Electransmission: Es-tu souvent DJ en dehors de la production?
Jori: Les derniers 6 mois ont été pour mois très occupés au studio alors il y a eu moins de travail comme DJ, mais maintenant la balance se maintient à lentement plus de DJ et moins de studio, ce qui est bien. C'est un des aspects que j'aime à propos de ce travail, le fait que tu peuves balancer entre les 2 dépendant de plusieurs aspect; seul au studio pendant des semaines comparé à voyager et jouer dans les clubs.

Electransmission: Tu participes aussi à un projet avec Tiga, nommé Zyntherius. Comment cela a-t-il débuté?
Jori: Durant les 20 dernières années, j'ai produit plusieurs albums et il y a eu environ 25 pseudonymes, Zyntherius est un parmi eux et n'est pas très actif. J'avais simplement besoin d'un nom en 2001 pour moi et Tiga avec la sortie de Sunglasses et c'était un des plusieurs que j'ai écrit comme potentiel. Tiga & Zyntherius sonnait bien, à mon avis.

Electransmission: Ressens-tu une certaine nostalgie envers l'ancienne ère techno/house?
Jori: La nostalgie est un sentiment dangereux. Cela rend tout plus vieux, même ce dont tu ne t'intéressais pas trop avant paraît mieux. Pour la plupart des gens, la musique n'est que nostalgie. Lorsque tu vieillis, tu écoutes la musique que tu écoutais lorsque tu étais jeune ou au secondaire et d'une façon, ça te touche toujours... J'ai toujours été intéressé par la nouvelle musique, curieux de ce qui va se passer par la suite.
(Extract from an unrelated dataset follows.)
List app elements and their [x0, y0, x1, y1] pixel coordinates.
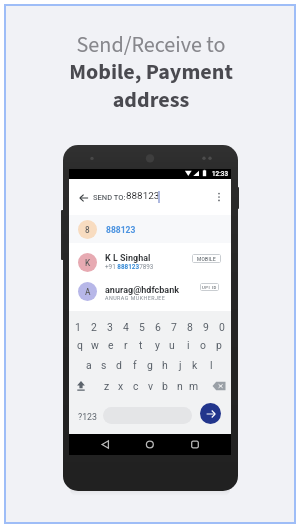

Quelques fois je trippe et mets de vieux trucs, mais la nouveauté est toujours le chemin je crois. J'aurai assez de temps pour être nostalgique lorsque je prendrai ma retraite.

Finalement, peux-tu me parler un peu de tes projets à venir?
Jori: En ce moment, il y a un peu d'action du côté des parutions, c'est un peu le temps d'être payé pour avoir été tout ce temps enfermé dans le studio l'hiver dernier.

Premièrement, il y a le second album de PROCESSORY, un duo de moi et Jerry Valuri. L'album se nomme Change is Gradual et il sort le 31 mai sur Sugarcane Records (U.S)
http://www.sugarcanerecordings.com
http://www.youtube.com/user/sugarsmarcus

Deuxièmement, une autre collaboration de moi et Tania Bowers de Via Tania, THE TANIA AND JORI CONTINENTS qui sort le 21 Août sur le label Australien Other Tongues. Synthpop et chamberpop sont les ambiances. Tania a une voix superbe.

Et troisièmement, sortant le 14 juin, une collaboration que je tente d'avoir depuis longtemps avec Chris Lowe des Pet Shop Boys, STOP MODERNISTS, qui est un cover d'un classique de New Order, Subculture.